FREMANTLE council is poised to pull the pin on its CAT buses, while trying to find a private operator for a hop-on/hop-off service for tourists.
The council’s finance and policy committee on Wednesday night voted to stop funding its 60 per cent contribution to the CATs from the end of June, which will almost certainly see the Public Transport Authority cancel them altogether.
Mayor Hannah Fitzhardinge said it was clear a lot of locals were using the bus for public transport reasons, such as getting their kids to school, but it had originally been devised as a way of moving tourists between the city’s attractions.
“The CAT bus is hard,” she said of the decision to stop funding the service, “but when you boil it down to public transport, it makes it easier.”
Ms Fitzhardinge said if the council ratifies the committee’s decision in two weeks, she and CEO Glen Dougall were ready to talk to the PTA about making sure standard buses covered South Fremantle better.
The mayor said the council believed shutting down
the service would create an opening for a private operator to offer a hop on/hop off bus service for tourists linking entry points to the city such as the train station and car parks, to major destinations such as the prison, arts centre and Victoria Quay.
The council has explored special rates for people living near the CAT routes, introducing fares and funding it through extended paid parking since it scaled back the service during Covid, but Cr Fedele Camarda said nothing stacked up.
“We have explored every option, and it’s just not viable in its current format.”
South Fremantle precinct convenor Gina Blakemore said locals who turned up to this week’s meeting were dead against axing the CATs.
“The CAT bus is 25 years old and it makes Fremantle unique,” Ms Blakemore said, adding that its removal could have a major impact on some people’s ability to move around the city for basic necessities.
“If you can walk 20 minutes it’s ok, but for elderly people … this will be life-changing,” she said.
I was on the original CAT Bus committee and we worked long and hard to try and make it the best for Freo – just like the City Cat. It is not about who takes the bus but getting residents and tourists from one place to the next easily, quickly and for less vehicles to be in the city. Thats what it was all about. What’s wrong with residents using the cat to take their kids to school? one less car on the road – that’s the whole idea. Do you just see tourists on the Perth CAts? of course you don’t. you get a large group of people using one vehicle.
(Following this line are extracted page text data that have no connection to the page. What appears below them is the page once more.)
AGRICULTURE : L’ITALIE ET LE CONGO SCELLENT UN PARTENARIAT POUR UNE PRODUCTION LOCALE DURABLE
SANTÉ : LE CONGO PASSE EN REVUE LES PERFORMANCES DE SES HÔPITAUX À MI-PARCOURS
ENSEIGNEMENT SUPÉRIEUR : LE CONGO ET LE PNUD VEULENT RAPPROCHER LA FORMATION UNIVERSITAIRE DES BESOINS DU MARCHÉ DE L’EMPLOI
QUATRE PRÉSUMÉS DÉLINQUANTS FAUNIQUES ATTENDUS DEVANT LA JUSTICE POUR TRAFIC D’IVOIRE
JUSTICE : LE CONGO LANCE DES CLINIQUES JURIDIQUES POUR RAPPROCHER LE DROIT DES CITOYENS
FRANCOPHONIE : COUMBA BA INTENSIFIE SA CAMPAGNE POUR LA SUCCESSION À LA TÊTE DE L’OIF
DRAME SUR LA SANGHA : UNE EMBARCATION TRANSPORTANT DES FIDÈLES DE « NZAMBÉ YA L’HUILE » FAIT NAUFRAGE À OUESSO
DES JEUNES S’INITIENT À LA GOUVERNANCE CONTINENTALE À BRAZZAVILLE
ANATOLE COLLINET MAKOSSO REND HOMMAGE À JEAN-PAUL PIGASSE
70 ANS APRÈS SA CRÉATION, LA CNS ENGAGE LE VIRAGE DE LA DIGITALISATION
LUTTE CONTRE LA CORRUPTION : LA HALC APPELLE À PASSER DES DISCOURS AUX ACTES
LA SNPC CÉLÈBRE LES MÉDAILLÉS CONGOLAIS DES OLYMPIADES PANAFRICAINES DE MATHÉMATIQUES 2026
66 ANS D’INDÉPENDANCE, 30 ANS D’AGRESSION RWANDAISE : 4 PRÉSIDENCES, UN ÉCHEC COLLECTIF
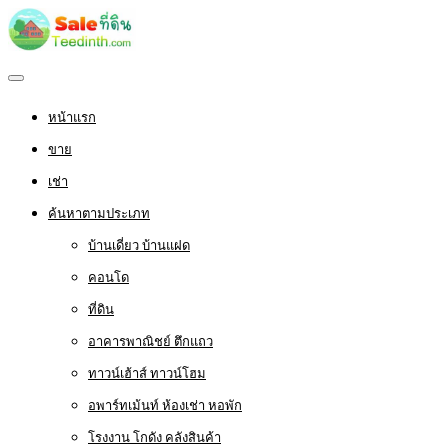
หน้าแรก
ขาย
เช่า
ค้นหาตามประเภท
บ้านเดี่ยว บ้านแฝด
คอนโด
ที่ดิน
อาคารพาณิชย์ ตึกแถว
ทาวน์เฮ้าส์ ทาวน์โฮม
อพาร์ทเม้นท์ ห้องเช่า หอพัก
โรงงาน โกดัง คลังสินค้า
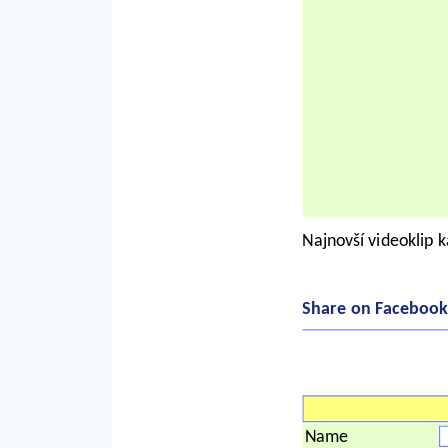
Najnovší videoklip 
Share on Facebook
Name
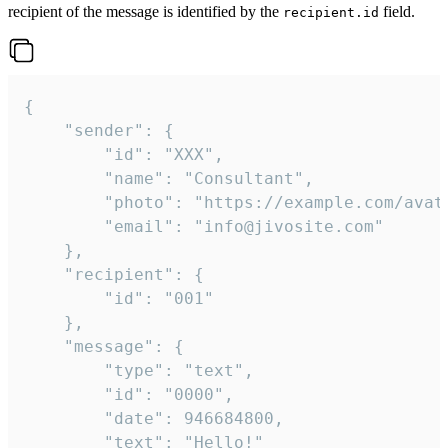
recipient of the message is identified by the
field.
recipient.id
{

	"sender": {

		"id": "XXX",

		"name": "Consultant",

		"photo": "https://example.com/avatar.png",

		"email": "info@jivosite.com"

	},

	"recipient": {

		"id": "001"

	},

	"message": {

		"type": "text",

		"id": "0000",

		"date": 946684800,

		"text": "Hello!"
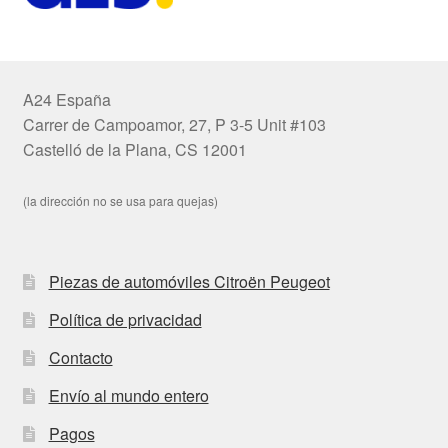
A24 España
Carrer de Campoamor, 27, P 3-5 Unit #103
Castelló de la Plana, CS 12001
(la dirección no se usa para quejas)
Piezas de automóviles Citroën Peugeot
Política de privacidad
Contacto
Envío al mundo entero
Pagos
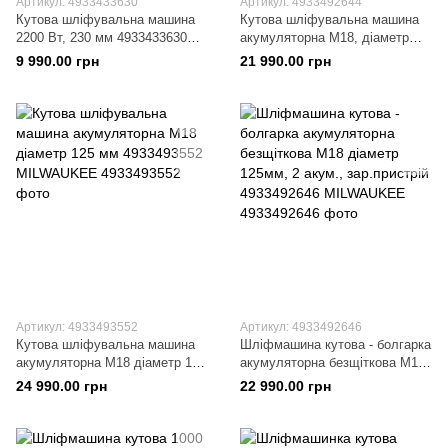
Артикул: 4933433630
Артикул: 4933492644
Кутова шліфувальна машина
Кутова шліфувальна машина
2200 Вт, 230 мм 4933433630
акумуляторна M18, діаметр
MILWAUKEE
125 мм 4933492644
9 990.00 грн
21 990.00 грн
MILWAUKEE
Артикул: 4933493552
Артикул: 4933492646
Кутова шліфувальна машина
Шліфмашина кутова - болгарка
акумуляторна M18 діаметр 125
акумуляторна безщіткова M18
мм 4933493552 MILWAUKEE
діаметр 125мм, 2 акум.,
24 990.00 грн
22 990.00 грн
зар.пристрій 4933492646
MILWAUKEE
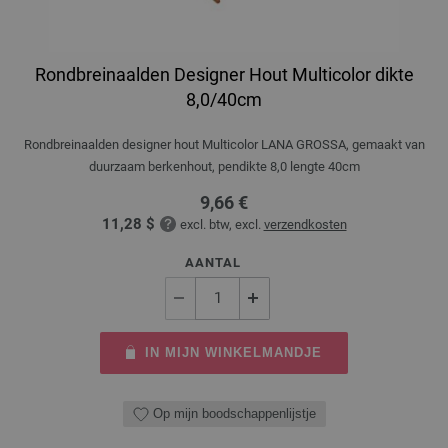
Rondbreinaalden Designer Hout Multicolor dikte
8,0/40cm
Rondbreinaalden designer hout Multicolor LANA GROSSA, gemaakt van
duurzaam berkenhout, pendikte 8,0 lengte 40cm
9,66 €
11,28 $
excl. btw, excl.
verzendkosten
AANTAL
IN MIJN WINKELMANDJE
Op mijn boodschappenlijstje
The CAT should have been expanded in FREO to get a larger loop and you would have even less vehicles in Freo. That was the eventual plan.
As a frequent Fremantle Cat Bus user, I am extremely disappointed by our council’s decision to terminate our Cat Buses. The benefits to both our local community and our tourist trade are enormous. Our Cat Bus Service decreases the number of cars on our road, reducing both traffic congestion and parking issues. They provide a vital connection between South Fremantle and Fremantle, not just for tourists, but also for our elderly and more vulnerable residents. The Cat Buses provide links to our tourist hubs and businesses and the service encourages people to explore our wonderfully unique city. I thought we had a forward thinking, environmentally aware council and if our city is to grow in a sustainable way, we need more public transport options, not less! I believe the decision to axe our Cat Buses is very short- sighted and that while the council will make some initial savings, the economic and social impact is likely to be a negative one for the whole community in the longer term. Freo Council should at least have confirmed that Transperth WILL provide alternative links between South Freo and Freo and that a company has committed to providing a Tourist Hop-On Hop-Off Bus, BEFORE pulling the pin on our much loved and needed Cat Bus Service.